For this project I have implemented a CNN in Tensorflow 2.0. This is almost exactly the same as DeepMinds implementation from their paper here: https://arxiv.org/pdf/1312.5602v1.pdf. This resulted in 3 parts. this readme is in two parts. The first is a brief breakdown of the implementation and the second part will run over some of the testing I made and what I have learned.
The Breakout environment is run with each frame being recorded (current state) along with an action and reward and next state. The current and next state is a combination of 4 frames which captures ball movement. Every frame has been cropped, converted to grey scale and values changed to be between 0 and 255. breakout.py runs the environment among with adjusting epsilon, start training, recording logs and saving the model.
The agent is formed of a number of adjustable variables, two neural networks and replay memory. It handles adding states to the replay memory and training the model (this is just standard deep Q learning).
The model is formed of two convolutional layers, a flatten layer and two dense layers. This matches DeepMinds model (as far as I am aware).
Testing and what I have learned
The beginning (very poor runtime)
When starting this project I just about copied an example from https://pythonprogramming.net/training-deep-q-learning-dqn-reinforcement-learning-python-tutorial/?completed=/deep-q-learning-dqn-reinforcement-learning-python-tutorial/. With a couple of modifications, replacing the environment and updating it to Tensorflow 2.0 it ran. The problem was it was predicting 311 days till it completed. This lead me to lower the replay memory size and episodes (I cannot remember what to now) which lowered the run time to about 3 days.
the original input was an unmodified single frame for both the current state and next state (reward and action were fine though). This caused in increase in complexity and added in unnecessary data for training. to replace this I first updated it to grey scale which updated the training time to around a hour but later updated it further with a reduced frame size (to 84 x 84 pixels), cropped the score out of the frame and replaced the single frame for current state and next state to a combination of 4 frames each (the current state and next state became a Numpy array of shape 84x84x4). this did not affect the run time much but improved accuracy.
Unequired layers in the model
For the model I started with a copy of the model I made for solving Mnist. This turned out to be a mistake as it included pooling and drop-out. Both of these are not required in deep Q learning as it adds noise on top of the noise already in the environment.

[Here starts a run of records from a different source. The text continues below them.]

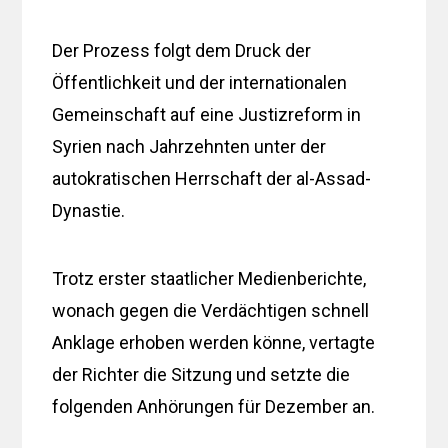
Der Prozess folgt dem Druck der
Öffentlichkeit und der internationalen
Gemeinschaft auf eine Justizreform in
Syrien nach Jahrzehnten unter der
autokratischen Herrschaft der al-Assad-
Dynastie.
Trotz erster staatlicher Medienberichte,
wonach gegen die Verdächtigen schnell
Anklage erhoben werden könne, vertagte
der Richter die Sitzung und setzte die
folgenden Anhörungen für Dezember an.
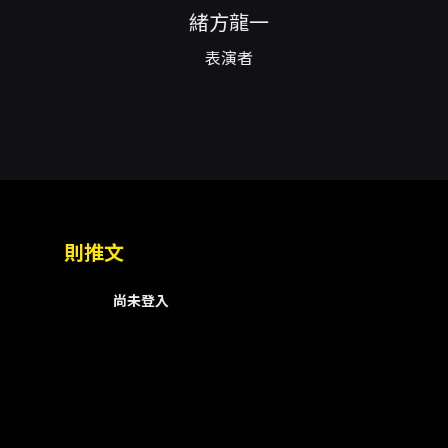
緒方龍一
表演者
則推文
尚未登入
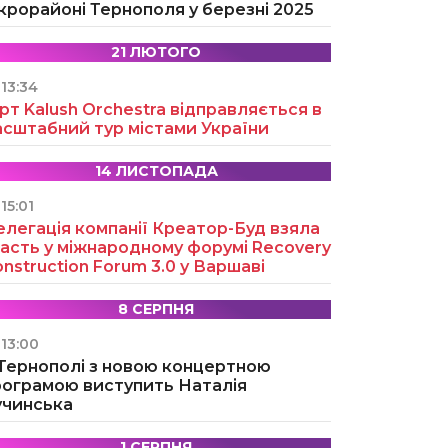
крорайоні Тернополя у березні 2025
21 ЛЮТОГО
13:34
рт Kalush Orchestra відправляється в
асштабний тур містами України
14 ЛИСТОПАДА
15:01
легація компанії Креатор-Буд взяла
асть у міжнародному форумі Recovery
nstruction Forum 3.0 у Варшаві
8 СЕРПНЯ
13:00
 Тернополі з новою концертною
рограмою виступить Наталія
учинська
1 СЕРПНЯ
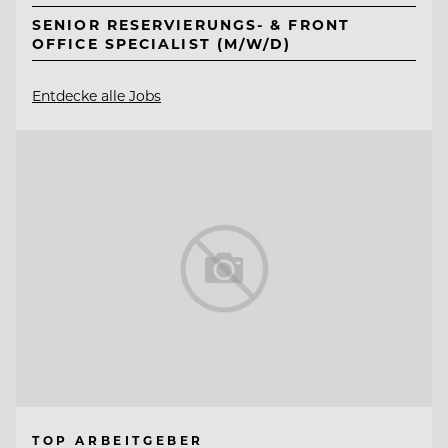
SENIOR RESERVIERUNGS- & FRONT
OFFICE SPECIALIST (M/W/D)
Entdecke alle Jobs
TOP ARBEITGEBER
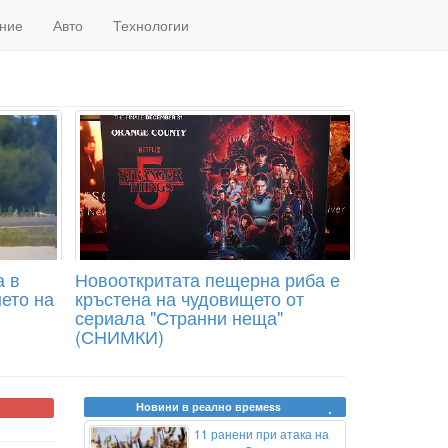
ние
Авто
Технологии
а в
Новооткритата пещерна риба е
ето на
кръстена на чудовището от
сериала "Странни неща"
(СНИМКИ)
Новини в реално времеss
11 ранени при атака на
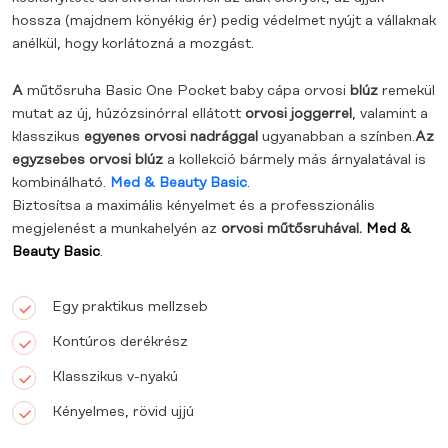
hossza (majdnem könyékig ér) pedig védelmet nyújt a vállaknak
anélkül, hogy korlátozná a mozgást.
A
műtősruha Basic One Pocket baby cápa orvosi
blúz
remekül
mutat az új, húzózsinórral ellátott
orvosi joggerrel
, valamint a
klasszikus
egyenes orvosi nadrággal
ugyanabban a színben.
Az
egyzsebes orvosi blúz
a kollekció bármely más árnyalatával is
kombinálható.
Med & Beauty Basic
.
Biztosítsa a maximális kényelmet és a professzionális
megjelenést a munkahelyén az
orvosi műtősruhával.
Med &
Beauty Basic
.
Egy praktikus mellzseb
Kontúros derékrész
Klasszikus v-nyakú
Kényelmes, rövid ujjú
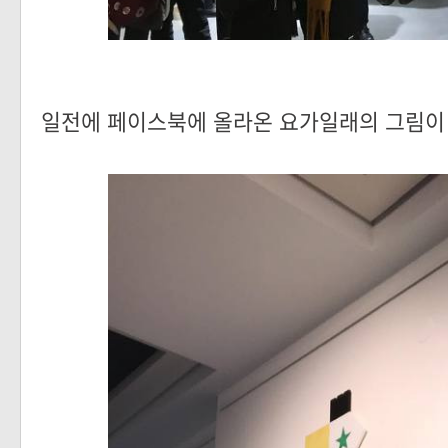
일전에 페이스북에 올라온 요가일래의 그림이 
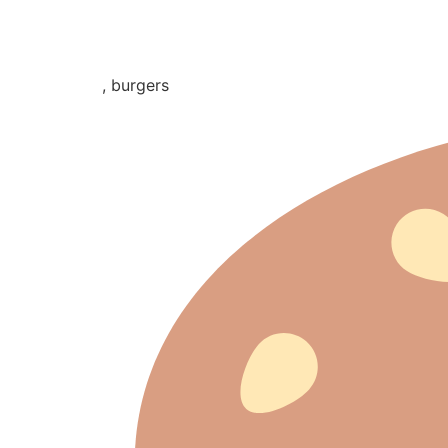
, burgers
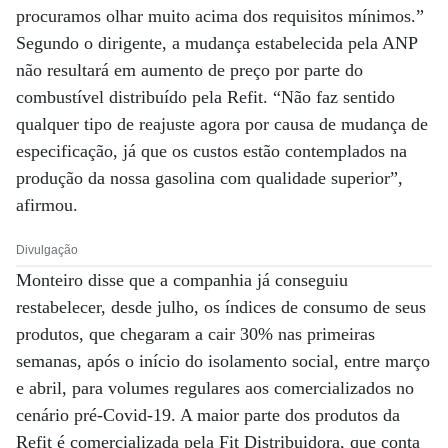
procuramos olhar muito acima dos requisitos mínimos.”
Segundo o dirigente, a mudança estabelecida pela ANP
não resultará em aumento de preço por parte do
combustível distribuído pela Refit. “Não faz sentido
qualquer tipo de reajuste agora por causa de mudança de
especificação, já que os custos estão contemplados na
produção da nossa gasolina com qualidade superior”,
afirmou.
Divulgação
Monteiro disse que a companhia já conseguiu
restabelecer, desde julho, os índices de consumo de seus
produtos, que chegaram a cair 30% nas primeiras
semanas, após o início do isolamento social, entre março
e abril, para volumes regulares aos comercializados no
cenário pré-Covid-19. A maior parte dos produtos da
Refit é comercializada pela Fit Distribuidora, que conta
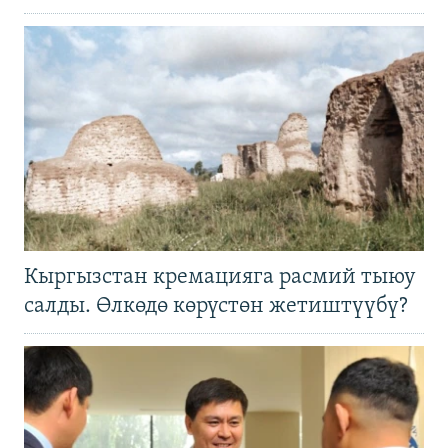
Кыргызстан кремацияга расмий тыюу
салды. Өлкөдө көрүстөн жетиштүүбү?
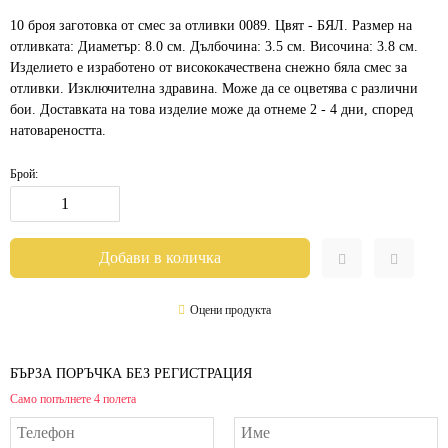
10 броя заготовка от смес за отливки 0089. Цвят - БЯЛ. Размер на
отливката: Диаметър: 8.0 см. Дълбочина: 3.5 см. Височина: 3.8 см.
Изделието е изработено от висококачествена снежно бяла смес за
отливки. Изключителна здравина. Може да се оцветява с различни
бои. Доставката на това изделие може да отнеме 2 - 4 дни, според
натовареността.
Брой:
Оцени продукта
БЪРЗА ПОРЪЧКА БЕЗ РЕГИСТРАЦИЯ
Само попълнете 4 полета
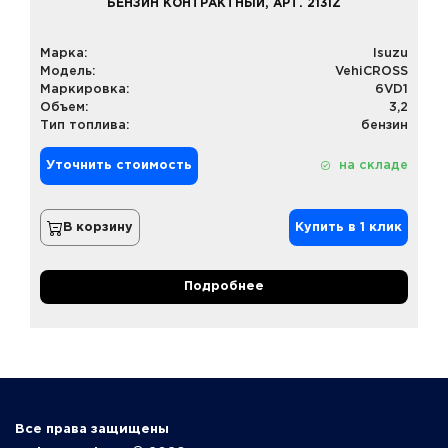
БЕНЗИН КОНТРАКТНЫЙ, АРТ. 213IZ
Марка:
Isuzu
Модель:
VehiCROSS
Маркировка:
6VD1
Объем:
3,2
Тип топлива:
бензин
Уточнить стоимость
на складе
В корзину
Купить в 1 клик
Подробнее
Все права защищены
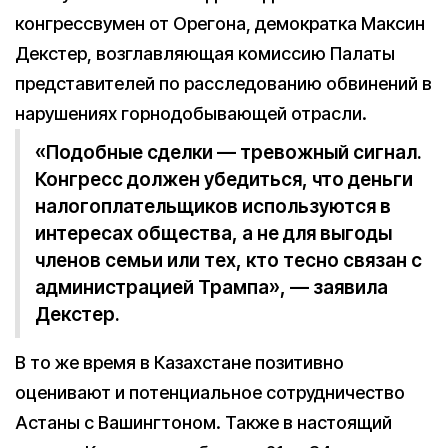
конгрессвумен от Орегона, демократка Максин
Декстер, возглавляющая комиссию Палаты
представителей по расследованию обвинений в
нарушениях горнодобывающей отрасли.
«Подобные сделки — тревожный сигнал.
Конгресс должен убедиться, что деньги
налогоплательщиков используются в
интересах общества, а не для выгоды
членов семьи или тех, кто тесно связан с
администрацией Трампа», — заявила
Декстер.
В то же время в Казахстане позитивно
оценивают и потенциальное сотрудничество
Астаны с Вашингтоном. Также в настоящий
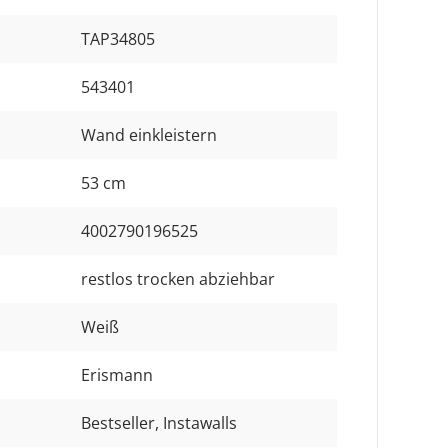
TAP34805
543401
Wand einkleistern
53 cm
4002790196525
restlos trocken abziehbar
Weiß
Erismann
Bestseller
, Instawalls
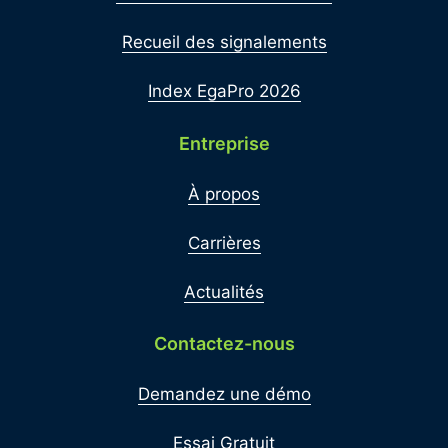
Recueil des signalements
Index EgaPro 2026
Entreprise
À propos
Carrières
Actualités
Contactez-nous
Demandez une démo
Essai Gratuit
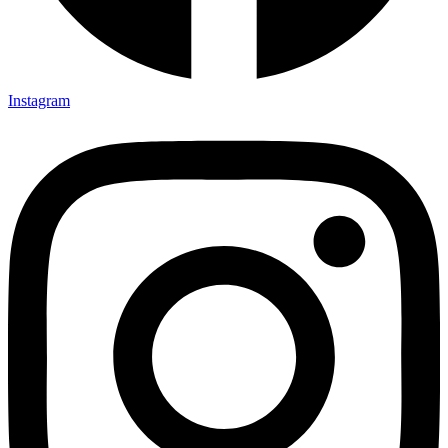
Instagram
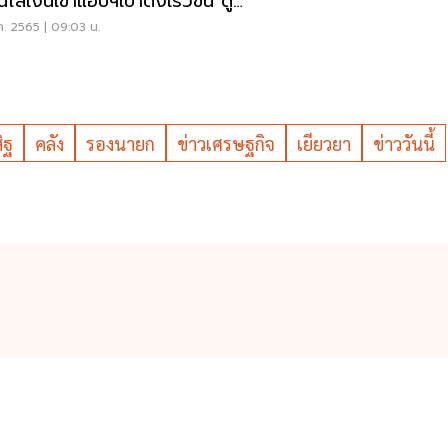
อนใส่เงินเข้าแอปฯเป๋าตังเร็วขึ้น ดู
ค. 2565 | 09:03 น.
ิฐ
คลัง
รองนายก
ข่าวเศรษฐกิจ
เยียวยา
ข่าววันนี้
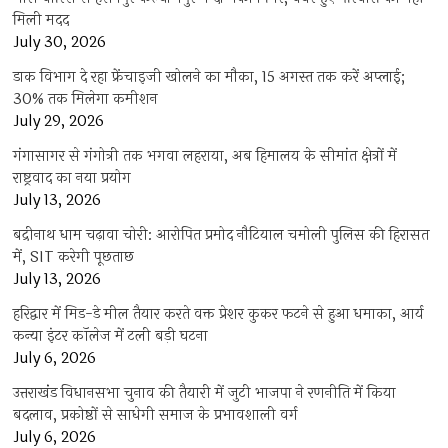
मिली मदद
July 30, 2026
डाक विभाग दे रहा फ्रेंचाइजी खोलने का मौका, 15 अगस्त तक करें अप्लाई;
30% तक मिलेगा कमीशन
July 29, 2026
गंगासागर से गंगोत्री तक भगवा लहराया, अब हिमालय के सीमांत क्षेत्रों में
राष्ट्रवाद का नया प्रयोग
July 13, 2026
बद्रीनाथ धाम चढ़ावा चोरी: आरोपित प्रमोद नौटियाल चमोली पुलिस की हिरासत
में, SIT करेगी पूछताछ
July 13, 2026
हरिद्वार में मिड-डे मील तैयार करते वक्त प्रेशर कुकर फटने से हुआ धमाका, आर्य
कन्या इंटर कॉलेज में टली बड़ी घटना
July 6, 2026
उत्तराखंंड विधानसभा चुनाव की तैयारी में जुटी भाजपा ने रणनीति में किया
बदलाव, प्रकोष्ठों से साधेगी समाज के प्रभावशाली वर्ग
July 6, 2026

Removing these layers decreased complexity and increased accuracy. This reduced training time down from 1 hour to around 10 minutes.
Now training time was low enough I could increase the number of episodes (games played by the agent). With the current set-up I seemed to make some progress with around 1500 episodes but without increasing this to over 10000 it was very unlikely to get any descent results. For now I cannot try this due to limitations in hardware but will move to a machine with a GPU soon at which point I will hopefully be able to update this.
Stopping episode on life loss
I am not sure if this works but I have tried to stop each episode on life lost instead of game over (after 5 lives). This in theory would mean losing a life would be of no benefit to the agent whereas if the game lasts for 5 lives then there way be some reward for letting the ball past the paddle. From what I have tried this just made the agent learn a specific move at a time before remaining still for all later moves. I think there may still be some work to improve this.
Still to work out
During training what would often happen is the agent would learn if it only went right or only went left it would score between 4 and 11 points. This sometimes would get it stuck in a local minimum. I have tried clipping the rewards (which generally did help) and introduced stopping on life loss but am yet to truly solve this. I hope an increase of replay memory will be the solution but I will have to return in the future to try this.
From the time of writing i have managed to get my agent to learn to hit the ball to score around 30 points when trained with 5 lives and 9 points when trained with 1 life. I feel the hardware I have is one of my big limiting factors as for instance the replay memory size is limited to 40000 as I only have 16GB of RAM. In addition to this until I have my desktop back I can only train on my CPU. I have definitely made progress but there is more work to be done.